Available records Block Start
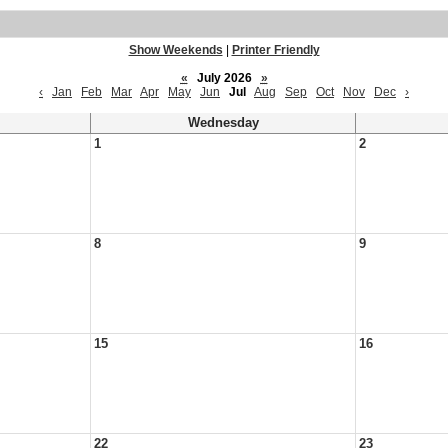
Show Weekends
|
Printer Friendly
«
July 2026
»
‹
Jan
Feb
Mar
Apr
May
Jun
Jul
Aug
Sep
Oct
Nov
Dec
›
Wednesday
1
2
8
9
15
16
22
23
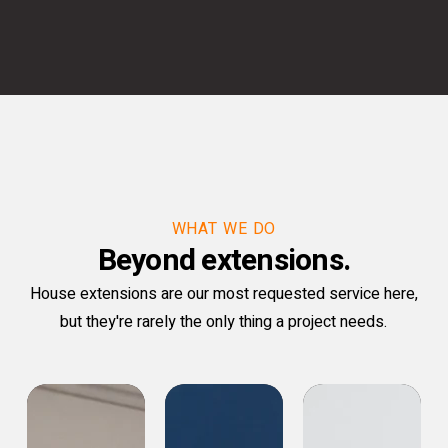
WHAT WE DO
Beyond extensions.
House extensions are our most requested service here,
but they're rarely the only thing a project needs.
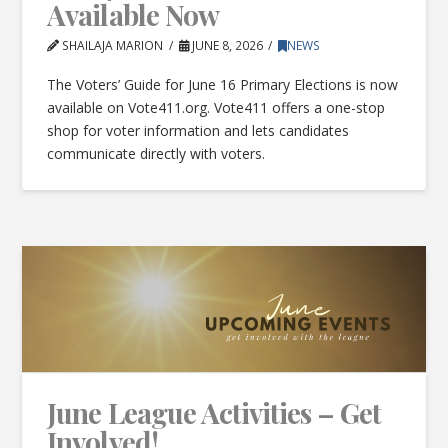
Available Now
SHAILAJA MARION
JUNE 8, 2026
NEWS
The Voters’ Guide for June 16 Primary Elections is now
available on Vote411.org. Vote411 offers a one-stop
shop for voter information and lets candidates
communicate directly with voters.
June League Activities – Get
Involved!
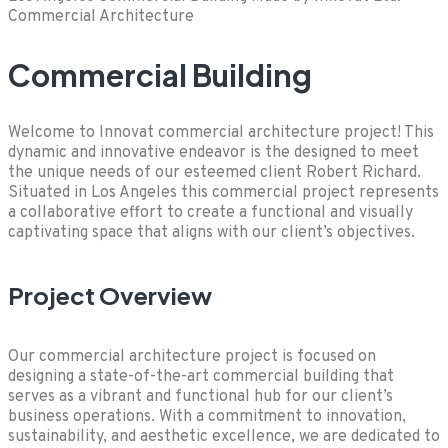
Commercial Architecture
Commercial Building
Welcome to Innovat commercial architecture project! This
dynamic and innovative endeavor is the designed to meet
the unique needs of our esteemed client Robert Richard.
Situated in Los Angeles this commercial project represents
a collaborative effort to create a functional and visually
captivating space that aligns with our client’s objectives.
Project Overview
Our commercial architecture project is focused on
designing a state-of-the-art commercial building that
serves as a vibrant and functional hub for our client’s
business operations. With a commitment to innovation,
sustainability, and aesthetic excellence, we are dedicated to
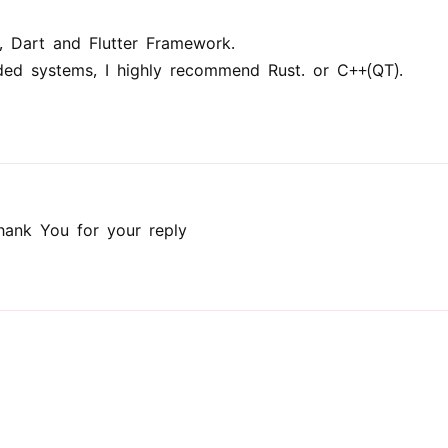
, Dart and Flutter Framework.
ed systems, I highly recommend Rust. or C++(QT).
ank You for your reply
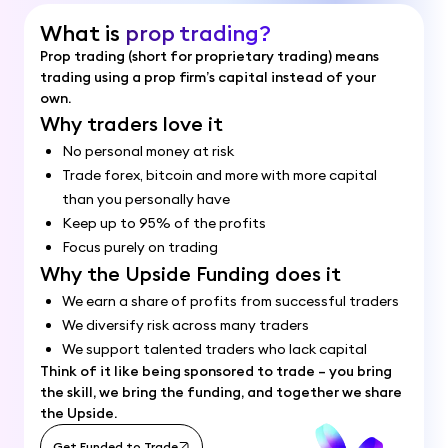
What is
prop trading?
Prop trading (short for proprietary trading) means
trading using a prop firm’s capital instead of your
own.
Why traders love it
No personal money at risk
Trade forex, bitcoin and more with more capital
than you personally have
Keep up to 95% of the profits
Focus purely on trading
Why the Upside Funding does it
We earn a share of profits from successful traders
We diversify risk across many traders
We support talented traders who lack capital
Think of it like being sponsored to trade – you bring
the skill, we bring the funding, and together we share
the Upside.
Get Funded to Trade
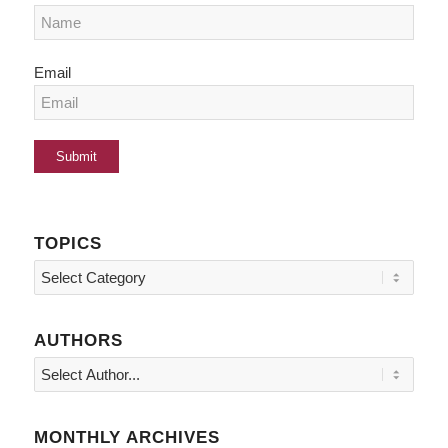
Email
TOPICS
Topics
AUTHORS
MONTHLY ARCHIVES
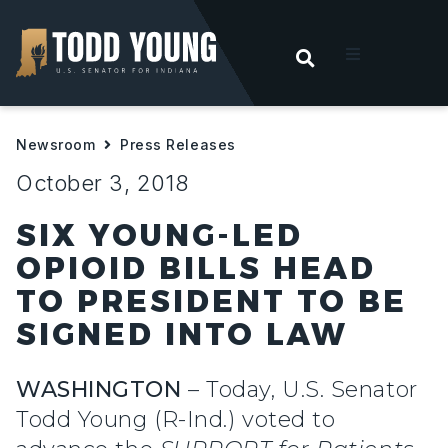
OPEN SEARC
t
Newsroom
Press Releases
ities
October 3, 2018
 For Hoosiers
SIX YOUNG-LED
OPIOID BILLS HEAD
sroom
TO PRESIDENT TO BE
SIGNED INTO LAW
act
WASHINGTON
– Today, U.S. Senator
Todd Young (R-Ind.) voted to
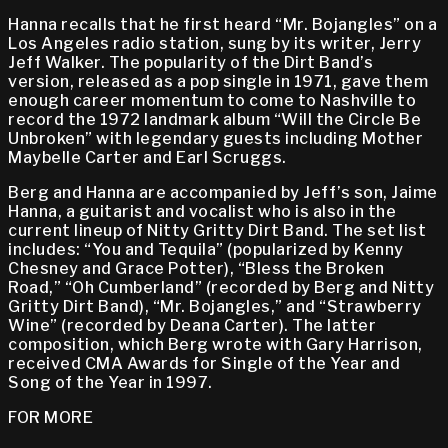
Hanna recalls that he first heard “Mr. Bojangles” on a
Los Angeles radio station, sung by its writer, Jerry
Jeff Walker. The popularity of the Dirt Band’s
version, released as a pop single in 1971, gave them
enough career momentum to come to Nashville to
record the 1972 landmark album “Will the Circle Be
Unbroken” with legendary guests including Mother
Maybelle Carter and Earl Scruggs.
Berg and Hanna are accompanied by Jeff’s son, Jaime
Hanna, a guitarist and vocalist who is also in the
current lineup of Nitty Gritty Dirt Band. The set list
includes: “You and Tequila” (popularized by Kenny
Chesney and Grace Potter), “Bless the Broken
Road,” “Oh Cumberland” (recorded by Berg and Nitty
Gritty Dirt Band), “Mr. Bojangles,” and “Strawberry
Wine” (recorded by Deana Carter). The latter
composition, which Berg wrote with Gary Harrison,
received CMA Awards for Single of the Year and
Song of the Year in 1997.
FOR MORE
Available records Block End
- _Description of the task_: This exercise asks for an exact repeat of the lines from the one holding "received CMA Awards" through the end of the data above.

- _Solution for this task_:
received CMA Awards for Single of the Year and
Song of the Year in 1997.
FOR MORE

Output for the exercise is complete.